Calculator inputs
Example data table
These sample values help you verify the calculator and understand expected outputs.
| Case | Material | Mass (kg) | Initial Temp (°C) | Final Temp (°C) | Specific Heat (J/kg·K) | ΔT (K) | Heat Change (kJ) |
|---|---|---|---|---|---|---|---|
| Example 1 | Water | 1.00 | 20 | 80 | 4186 | 60 | 251.16 |
| Example 2 | Aluminum | 2.50 | 25 | 200 | 897 | 175 | 392.44 |
| Example 3 | Copper | 0.75 | 160 | 30 | 385 | -130 | -37.54 |
Formula used
The sensible heat equation measures energy added or removed without a phase change.
Primary equation:
Q = m × c × ΔT
Where:
- Q = sensible heat change
- m = total mass
- c = specific heat capacity
- ΔT = final temperature − initial temperature
Average power, if duration is entered:
P = Q / t
For Celsius and Kelvin, the temperature difference is numerically the same. For Fahrenheit, the calculator converts the temperature difference to Kelvin before computing heat.
How to use this calculator
- Enter the mass of one item or one batch.
- Select the mass unit and quantity multiplier.
- Choose a material preset or switch to custom specific heat.

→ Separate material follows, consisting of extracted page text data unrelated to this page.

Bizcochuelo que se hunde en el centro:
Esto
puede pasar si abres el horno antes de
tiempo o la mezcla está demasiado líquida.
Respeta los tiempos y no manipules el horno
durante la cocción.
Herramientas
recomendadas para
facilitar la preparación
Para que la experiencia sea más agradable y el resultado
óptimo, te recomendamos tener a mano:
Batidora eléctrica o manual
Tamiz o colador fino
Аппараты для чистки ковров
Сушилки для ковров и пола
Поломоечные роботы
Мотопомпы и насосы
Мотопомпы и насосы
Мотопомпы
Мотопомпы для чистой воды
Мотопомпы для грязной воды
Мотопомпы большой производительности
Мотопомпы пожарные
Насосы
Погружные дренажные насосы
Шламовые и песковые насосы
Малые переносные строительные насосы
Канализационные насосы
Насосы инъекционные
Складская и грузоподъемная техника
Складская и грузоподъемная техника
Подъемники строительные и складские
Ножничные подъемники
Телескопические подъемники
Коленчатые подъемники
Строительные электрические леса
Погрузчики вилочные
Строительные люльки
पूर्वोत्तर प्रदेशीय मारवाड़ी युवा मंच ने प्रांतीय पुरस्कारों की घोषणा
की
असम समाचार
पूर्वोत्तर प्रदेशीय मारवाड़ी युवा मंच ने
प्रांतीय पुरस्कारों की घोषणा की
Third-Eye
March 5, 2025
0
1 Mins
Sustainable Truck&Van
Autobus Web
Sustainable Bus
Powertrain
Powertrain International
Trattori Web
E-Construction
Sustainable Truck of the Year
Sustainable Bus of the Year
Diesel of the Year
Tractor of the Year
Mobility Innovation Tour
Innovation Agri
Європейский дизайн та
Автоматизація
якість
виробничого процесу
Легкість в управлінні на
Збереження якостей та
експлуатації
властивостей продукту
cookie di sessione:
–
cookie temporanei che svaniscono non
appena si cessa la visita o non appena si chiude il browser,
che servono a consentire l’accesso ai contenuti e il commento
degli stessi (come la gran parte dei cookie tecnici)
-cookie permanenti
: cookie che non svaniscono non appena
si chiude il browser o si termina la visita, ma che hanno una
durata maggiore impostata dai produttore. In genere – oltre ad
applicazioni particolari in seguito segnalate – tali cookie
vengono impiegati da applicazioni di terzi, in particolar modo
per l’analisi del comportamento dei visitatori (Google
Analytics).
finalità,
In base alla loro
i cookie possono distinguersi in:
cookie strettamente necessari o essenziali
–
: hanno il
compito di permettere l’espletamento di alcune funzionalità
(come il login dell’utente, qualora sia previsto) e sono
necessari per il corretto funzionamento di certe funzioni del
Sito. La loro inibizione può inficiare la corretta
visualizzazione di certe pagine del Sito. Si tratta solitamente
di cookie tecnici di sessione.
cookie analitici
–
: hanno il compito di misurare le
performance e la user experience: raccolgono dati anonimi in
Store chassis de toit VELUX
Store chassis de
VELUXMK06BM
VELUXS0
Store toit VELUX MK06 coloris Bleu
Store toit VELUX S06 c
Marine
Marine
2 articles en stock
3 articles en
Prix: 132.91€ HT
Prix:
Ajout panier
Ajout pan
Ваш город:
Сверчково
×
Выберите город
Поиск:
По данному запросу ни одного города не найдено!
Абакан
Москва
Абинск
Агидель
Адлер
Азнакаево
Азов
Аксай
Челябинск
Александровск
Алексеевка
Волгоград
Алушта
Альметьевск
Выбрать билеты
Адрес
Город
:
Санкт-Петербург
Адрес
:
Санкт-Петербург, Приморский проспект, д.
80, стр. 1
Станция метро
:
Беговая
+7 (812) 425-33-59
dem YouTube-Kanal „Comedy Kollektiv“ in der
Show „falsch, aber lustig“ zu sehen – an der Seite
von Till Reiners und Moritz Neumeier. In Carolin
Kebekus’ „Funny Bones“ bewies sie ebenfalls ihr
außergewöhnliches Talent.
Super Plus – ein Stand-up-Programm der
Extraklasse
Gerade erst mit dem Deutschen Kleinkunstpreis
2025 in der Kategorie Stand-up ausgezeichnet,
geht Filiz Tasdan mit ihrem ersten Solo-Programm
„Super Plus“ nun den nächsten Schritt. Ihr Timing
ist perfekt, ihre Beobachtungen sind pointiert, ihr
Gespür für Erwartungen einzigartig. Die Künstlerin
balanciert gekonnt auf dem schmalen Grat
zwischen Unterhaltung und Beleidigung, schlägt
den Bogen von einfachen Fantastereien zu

- Enter the initial and final temperatures in one unit scale.
- Optionally add a process duration to estimate average power.
- Press the calculate button to view the result, graph, and export options.
Frequently asked questions
1) What does sensible heat change mean?
Sensible heat change is the energy transferred when temperature changes but the material stays in the same phase. It does not include melting, freezing, boiling, or condensation energy.
2) Why can the result be negative?
A negative result means the material lost heat as its temperature dropped. The sign tells you direction, while the absolute value shows the heat magnitude involved.
3) Can I use this for phase changes?
No. This page only handles sensible heat. For melting, boiling, freezing, or condensation, you need latent heat calculations instead of or in addition to this equation.
4) Which specific heat value should I choose?
Use a reference value that matches the actual material, temperature range, and condition. Presets are practical approximations. For high-accuracy work, enter a measured or handbook value as a custom input.
5) Why are Celsius and Kelvin differences the same?
Their degree size is identical. A rise of 1 °C equals a rise of 1 K. Only the zero point differs, not the interval spacing used in sensible heat calculations.
6) What does the quantity multiplier do?
It scales the entered mass by the number of identical items or batches. This helps estimate total heat for repeated units without manually multiplying the mass first.
7) Why does the graph look linear?
With constant specific heat, sensible heat changes linearly with temperature. If specific heat varies strongly across the range, a more advanced temperature-dependent model would be needed.
8) What does average power represent?
Average power divides total heat transfer by process time. It estimates the mean heating or cooling rate, not the instantaneous rate at every moment.